The training given to each volunteer included information on immunization, the prevention and treatment of diarrhea and worms, rehydration therapy, malaria prevention, nutrition, child health care, pregnancy health, child spacing, first aid and household sanitation. The training is distinctive for its follow-up, with refresher courses offered after three to four months of monitoring in the field.
The project also exemplifies the importance of partnership in international development efforts. The partnership underlying the Uganda project is multilayered: the Canadian Bahá'í community played a key role as a liaison between the CPHA and the Bahá'í community of Uganda, through its Canadian Bahá'í International Development Service (CBIDS). Money was also contributed by the Bahá'í International Community.
"Strengthening institutional capacity was a background theme throughout the entire endeavor," said Andy Tamas, secretary of CBIDS executive committee. "All parties, including ourselves, experienced that as the years and activities went by." Canada's funding for the Uganda project, which was part of a CAN$30 million campaign to strengthen primary health care and immunization, originated with the Canadian International Development Agency (CIDA). CIDA contracted the Canadian Public Health Association to design and manage the campaign, which worked with 29 partner agencies to support 60 projects in 28 countries.
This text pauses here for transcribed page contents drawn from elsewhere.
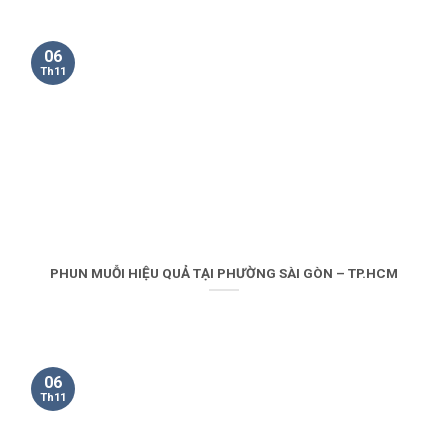
06
Th11
PHUN MUỖI HIỆU QUẢ TẠI PHƯỜNG SÀI GÒN – TP.HCM
06
Th11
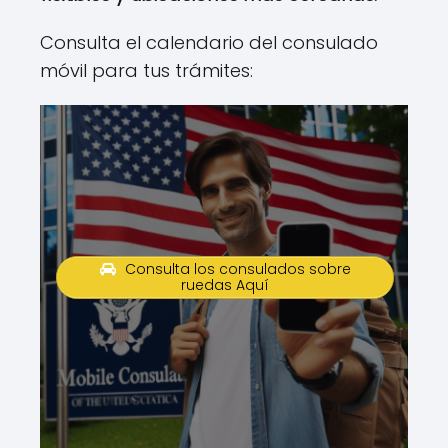
Consulta el calendario del consulado
móvil para tus trámites:
Consulta los consulados sobre
ruedas Aquí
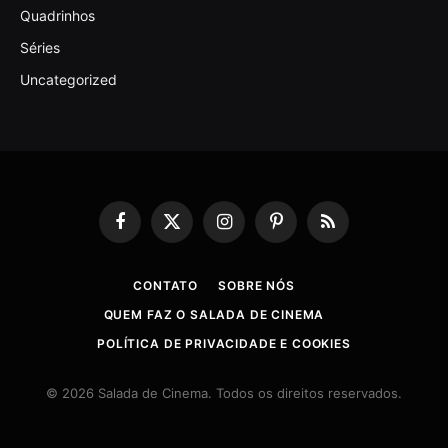
Quadrinhos
Séries
Uncategorized
Facebook
X
Instagram
Pinterest
RSS
(Twitter)
CONTATO
SOBRE NÓS
QUEM FAZ O SALADA DE CINEMA
POLÍTICA DE PRIVACIDADE E COOKIES
© 2026 Salada de Cinema. Todos os direitos reservados.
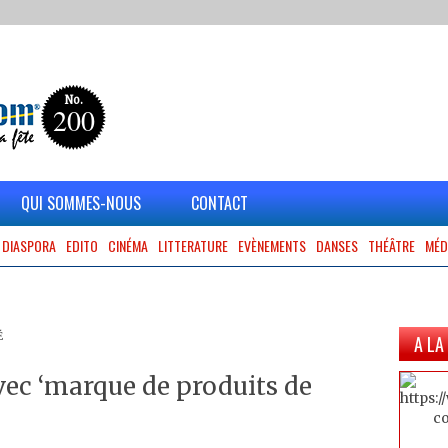
No.
200
QUI SOMMES-NOUS
CONTACT
DIASPORA
EDITO
CINÉMA
LITTERATURE
EVÈNEMENTS
DANSES
THÉÂTRE
MÉD
É
A LA
vec ‘marque de produits de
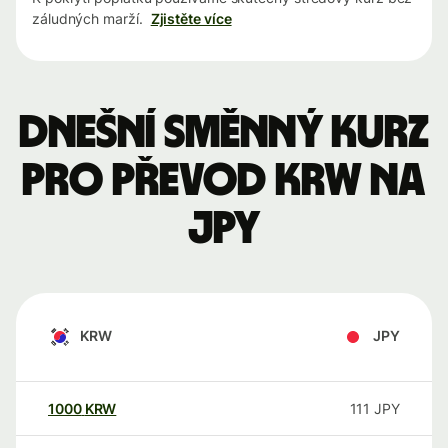
záludných marží.
Zjistěte více
Dnešní směnný kurz
pro převod KRW na
JPY
KRW
JPY
1000
KRW
111
JPY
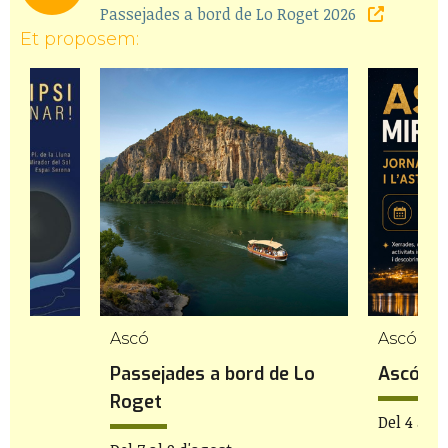
Passejades a bord de Lo Roget 2026
Et proposem:
Ascó
Ascó
nar!
Passejades a bord de Lo
Ascó mir
Roget
19h
Del 4 al 8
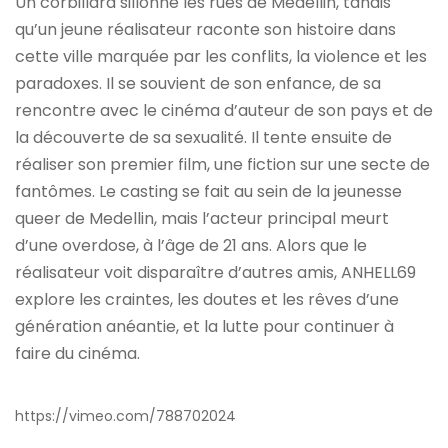
Un corbillard sillonne les rues de Medellin, tandis
qu’un jeune réalisateur raconte son histoire dans
cette ville marquée par les conflits, la violence et les
paradoxes. Il se souvient de son enfance, de sa
rencontre avec le cinéma d’auteur de son pays et de
la découverte de sa sexualité. Il tente ensuite de
réaliser son premier film, une fiction sur une secte de
fantômes. Le casting se fait au sein de la jeunesse
queer de Medellin, mais l’acteur principal meurt
d’une overdose, à l’âge de 21 ans. Alors que le
réalisateur voit disparaître d’autres amis, ANHELL69
explore les craintes, les doutes et les rêves d’une
génération anéantie, et la lutte pour continuer à
faire du cinéma.
https://vimeo.com/788702024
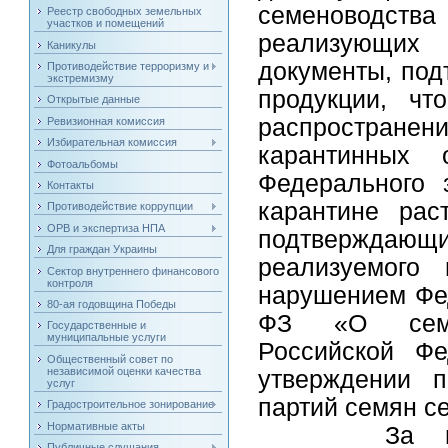
семеноводств
Реестр свободных земельных
участков и помещений
реализующих
Каникулы
документы, по
Противодействие терроризму и
экстремизму
продукции, чт
Открытые данные
распространен
Ревизионная комиссия
Избирательная комиссия
карантинных 
Фотоальбомы
Федерального 
Контакты
карантине рас
Противодействие коррупции
ОРВ и экспертиза НПА
подтверждаю
Для граждан Украины
реализуемого 
Сектор внутреннего финансового
контроля
нарушением Фед
80-ая годовщина Победы
ФЗ «О семен
Государственные и
муниципальные услуги
Российской Ф
Общественный совет по
независимой оценки качества
утверждении п
услуг
партий семян с
Градостроительное зонирование
Нормативные акты
За наруше
Публичные слушания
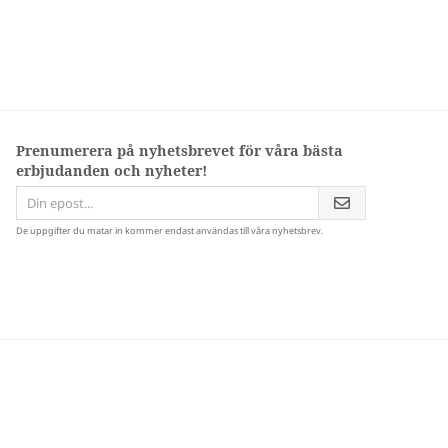
Prenumerera på nyhetsbrevet för våra bästa
erbjudanden och nyheter!
De uppgifter du matar in kommer endast användas till våra nyhetsbrev.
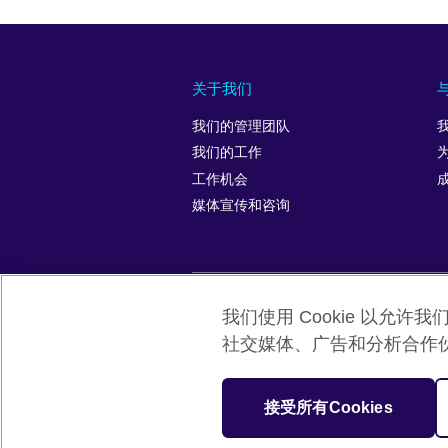
关于我们
我们的管理团队
我们的工作
工作机会
媒体宣传和咨询
我们使用 Cookie 以
英国文化教育协会全球网站
隐私与使
社交媒体、广告和分析合作
© 2026 British Council
英国文化教育协会是英国提供教育机会与
接受所有Cookies
机构注册号：209131 （英格兰与威尔士）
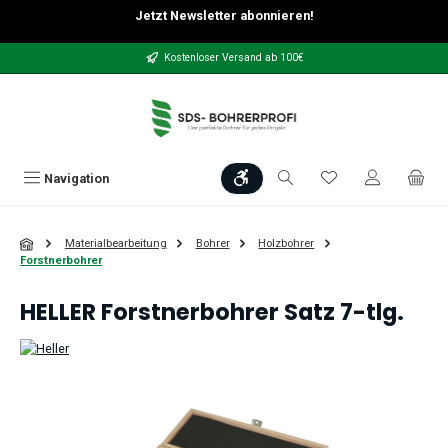
Jetzt Newsletter abonnieren!
Zum Hauptinhalt springen
Kostenloser Versand ab 100€
Werkzeugleiste anzeigen
Du hast 0 Produkt
Navigation
Materialbearbeitung
Bohrer
Holzbohrer
Forstnerbohrer
HELLER Forstnerbohrer Satz 7-tlg.
Bildergalerie überspringen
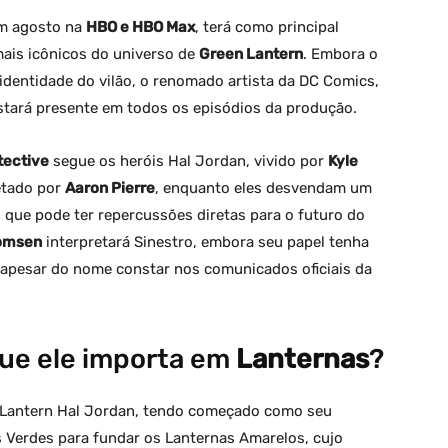
 em agosto na
HBO e HBO Max
, terá como principal
mais icônicos do universo de
Green Lantern
. Embora o
a identidade do vilão, o renomado artista da DC Comics,
estará presente em todos os episódios da produção.
tective
segue os heróis Hal Jordan, vivido por
Kyle
retado por
Aaron Pierre
, enquanto eles desvendam um
 que pode ter repercussões diretas para o futuro do
homsen
interpretará Sinestro, embora seu papel tenha
 apesar do nome constar nos comunicados oficiais da
que ele importa em
Lanternas
?
n Lantern Hal Jordan, tendo começado como seu
s Verdes para fundar os Lanternas Amarelos, cujo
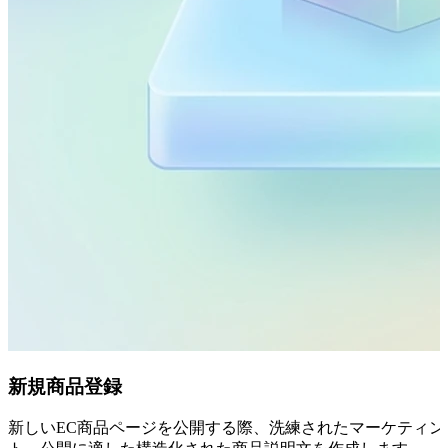
新規商品登録
新しいEC商品ページを公開する際、洗練されたマーケティン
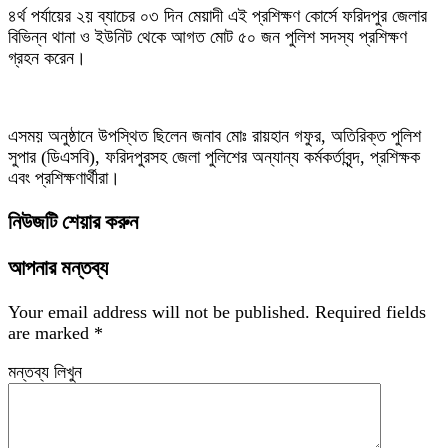
৪র্থ পর্যায়ের ২য় ব্যাচের ০৩ দিন মেয়াদী এই প্রশিক্ষণ কোর্সে ফরিদপুর জেলার
বিভিন্ন থানা ও ইউনিট থেকে আগত মোট ৫০ জন পুলিশ সদস্য প্রশিক্ষণ
গ্রহন করেন।
এসময় অনুষ্ঠানে উপস্থিত ছিলেন জনাব মোঃ রায়হান গফুর, অতিরিক্ত পুলিশ
সুপার (ডিএসবি), ফরিদপুরসহ জেলা পুলিশের অন্যান্য কর্মকর্তাবৃন্দ, প্রশিক্ষক
এবং প্রশিক্ষণার্থীরা।
নিউজটি শেয়ার করুন
আপনার মন্তব্য
Your email address will not be published.
Required fields
are marked
*
মন্তব্য লিখুন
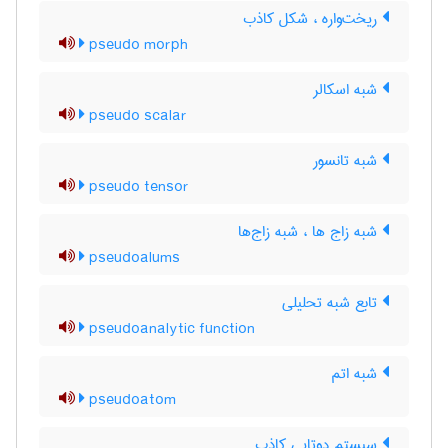
ریخت‌واره ، شکل کاذب
pseudo morph
شبه اسکالر
pseudo scalar
شبه تانسور
pseudo tensor
شبه زاج ها ، شبه زاج‌ها
pseudoalums
تابع شبه تحلیلی
pseudoanalytic function
شبه اتم
pseudoatom
سیستم دوتایی کاذب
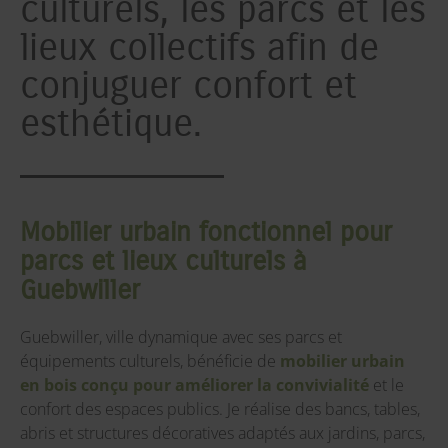
culturels, les parcs et les
lieux collectifs afin de
conjuguer confort et
esthétique.
Mobilier urbain fonctionnel pour
parcs et lieux culturels à
Guebwiller
Guebwiller, ville dynamique avec ses parcs et
équipements culturels, bénéficie de
mobilier urbain
en bois conçu pour améliorer la convivialité
et le
confort des espaces publics. Je réalise des bancs, tables,
abris et structures décoratives adaptés aux jardins, parcs,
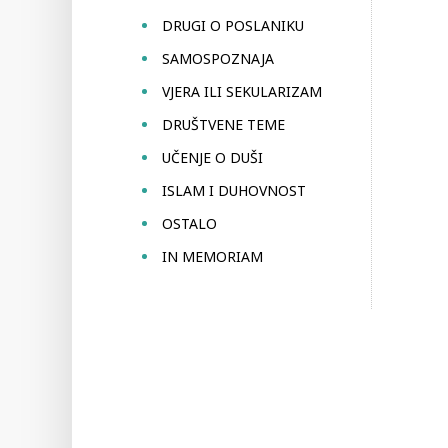
DRUGI O POSLANIKU
SAMOSPOZNAJA
VJERA ILI SEKULARIZAM
DRUŠTVENE TEME
UČENJE O DUŠI
ISLAM I DUHOVNOST
OSTALO
IN MEMORIAM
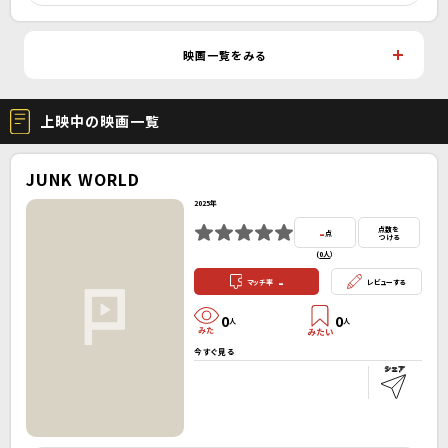
映画一覧をみる
上映中の映画一覧
JUNK WORLD
2025年
-
点数を
点
つける
(
0人
）
-
マッチ率
レビューする
0
0
人
人
今すぐ見る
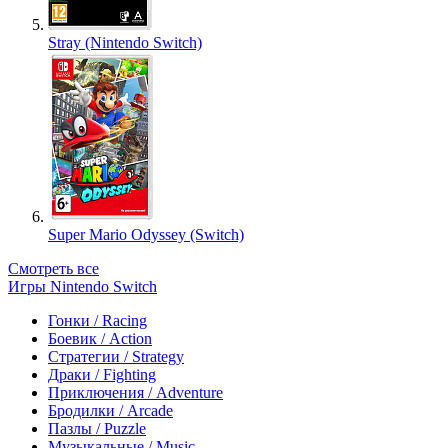
Stray (Nintendo Switch)
Super Mario Odyssey (Switch)
Смотреть все
Игры Nintendo Switch
Гонки / Racing
Боевик / Action
Стратегии / Strategy
Драки / Fighting
Приключения / Adventure
Бродилки / Arcade
Пазлы / Puzzle
Музыкальные / Music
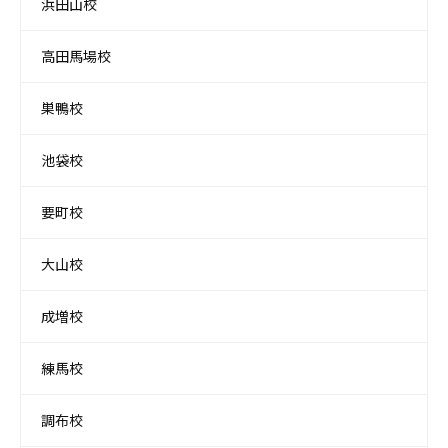
浜田山校
高田馬場校
巣鴨校
池袋校
要町校
大山校
成増校
練馬校
調布校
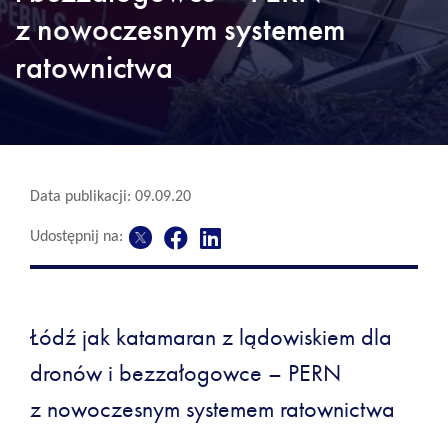
z nowoczesnym systemem
ratownictwa
Data publikacji: 09.09.20
Udostępnij na:
Łódź jak katamaran z lądowiskiem dla
dronów i bezzałogowce – PERN
z nowoczesnym systemem ratownictwa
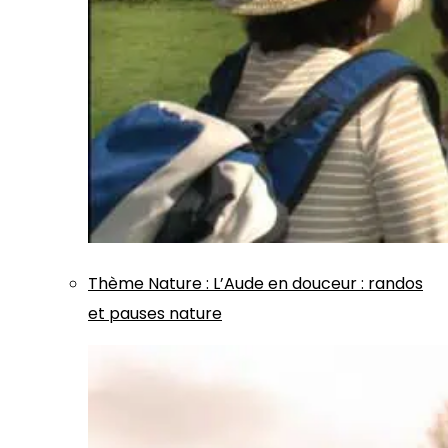
Thème
Nature
:
L’Aude en douceur : randos
et pauses nature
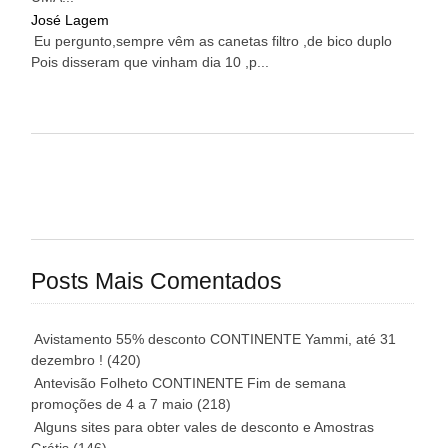
José Lagem
Eu pergunto,sempre vêm as canetas filtro ,de bico duplo
Pois disseram que vinham dia 10 ,p...
Posts Mais Comentados
Avistamento 55% desconto CONTINENTE Yammi, até 31
dezembro !
(420)
Antevisão Folheto CONTINENTE Fim de semana
promoções de 4 a 7 maio
(218)
Alguns sites para obter vales de desconto e Amostras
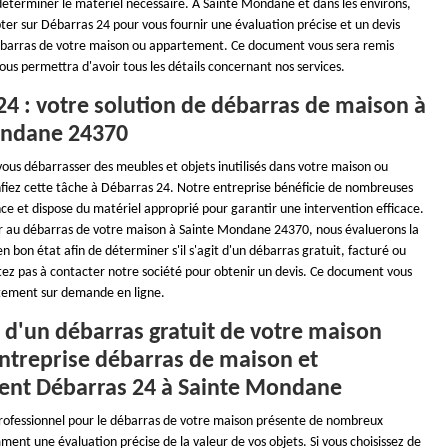
 déterminer le matériel nécessaire. À Sainte Mondane et dans les environs,
er sur Débarras 24 pour vous fournir une évaluation précise et un devis
débarras de votre maison ou appartement. Ce document vous sera remis
us permettra d'avoir tous les détails concernant nos services.
24 : votre solution de débarras de maison à
ondane 24370
vous débarrasser des meubles et objets inutilisés dans votre maison ou
iez cette tâche à Débarras 24. Notre entreprise bénéficie de nombreuses
ce et dispose du matériel approprié pour garantir une intervention efficace.
 au débarras de votre maison à Sainte Mondane 24370, nous évaluerons la
en bon état afin de déterminer s'il s'agit d'un débarras gratuit, facturé ou
tez pas à contacter notre société pour obtenir un devis. Ce document vous
itement sur demande en ligne.
 d'un débarras gratuit de votre maison
entreprise débarras de maison et
nt Débarras 24 à Sainte Mondane
professionnel pour le débarras de votre maison présente de nombreux
nt une évaluation précise de la valeur de vos objets. Si vous choisissez de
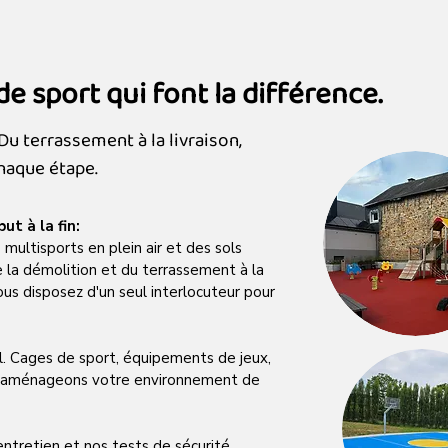
de sport qui font la différence.
Du terrassement à la livraison,
haque étape.
t à la fin:
 multisports en plein air et des sols
e la démolition et du terrassement à la
vous disposez d'un seul interlocuteur pour
ol. Cages de sport, équipements de jeux,
us aménageons votre environnement de
entretien et nos tests de sécurité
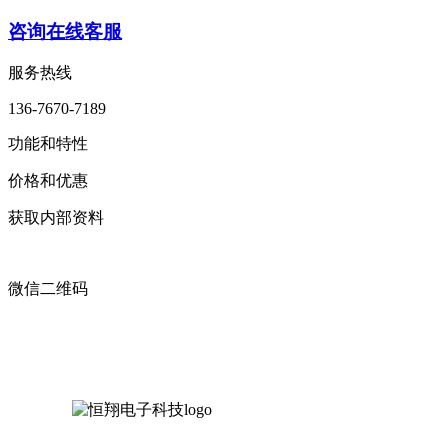
咨询在线客服
服务热线
136-7670-7189
功能和特性
价格和优惠
获取内部资料
微信二维码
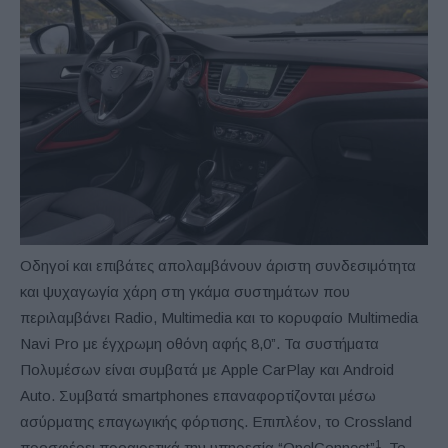
Οδηγοί και επιβάτες απολαμβάνουν άριστη συνδεσιμότητα
και ψυχαγωγία χάρη στη γκάμα συστημάτων που
περιλαμβάνει Radio, Multimedia και το κορυφαίο Multimedia
Navi Pro με έγχρωμη οθόνη αφής 8,0”. Τα συστήματα
Πολυμέσων είναι συμβατά με Apple CarPlay και Android
Auto. Συμβατά smartphones επαναφορτίζονται μέσω
ασύρματης επαγωγικής φόρτισης. Επιπλέον, το Crossland
1
προσφέρει προαιρετικά την υπηρεσία “OpelConnect”
. Το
Certainly, the overseas partnership did much to strengthen the capacity of the Ugandan Bahá'í community to carry on. "When the project began there was no full-time person to look after it," said Brian Burriston, the current director. "There was no reliable administrator or management available. And now since UBID exists it allows other opportunities to be explored."
According to Mr. Burriston of UBID, the majority of the volunteer workers trained during the last six years remain actively involved in health education and care in their communities. "In 1998, 53 were filing reports at least every other month," said Mr. Burriston. "And community health workers are notorious for not sending in reports even when they are working. And what is significant, I think, is that at least one-third of that number have been working for five years without pay."
Such activity is in evidence in many of the villages where the program has operated. In Kalapata, for example, every household has a latrine except where the household is built on hard rock. Almost all houses have drying racks for dishes. No one uses water from shallow wells for anything but brick making. Most use water from deeper drilled "boreholes"; others use home wells which have been cleaned of debris and fenced. Most of the children are now vaccinated against basic diseases.
Likewise in Tilling. "Most households now have a proper pit latrine, a drying rack for dishes and eating utensils, a clean source of drinking and cooking water, and swept grounds around their houses," said Stephen Opedun, secretary of the local council which serves Tilling. "Perhaps most significantly, nearly 100% of the children in Tilling are fully immunized against the six killer diseases."
Referring to the moral education component of the training given to CHWs, Mr. Opedun added: "People are realizing that the moral values promoted by the program are a good thing."
Mr. Burriston says that much credit for the improvements in hygiene should be shared with the Government, which has recently been making an effort to increase the use of pit latrines. "A cholera epidemic in the country has focused attention on sanitation and produced a positive result in terms of improved sanitation in schools and homes," he said.
But the people here openly attribute such improvements to the adoption of the hygiene and health messages presented by the local community health workers trained by UBID. Said Ginatio Tukei, a farmer in Kalapata: "Now people in other places are demanding for the project to be extended into their villages."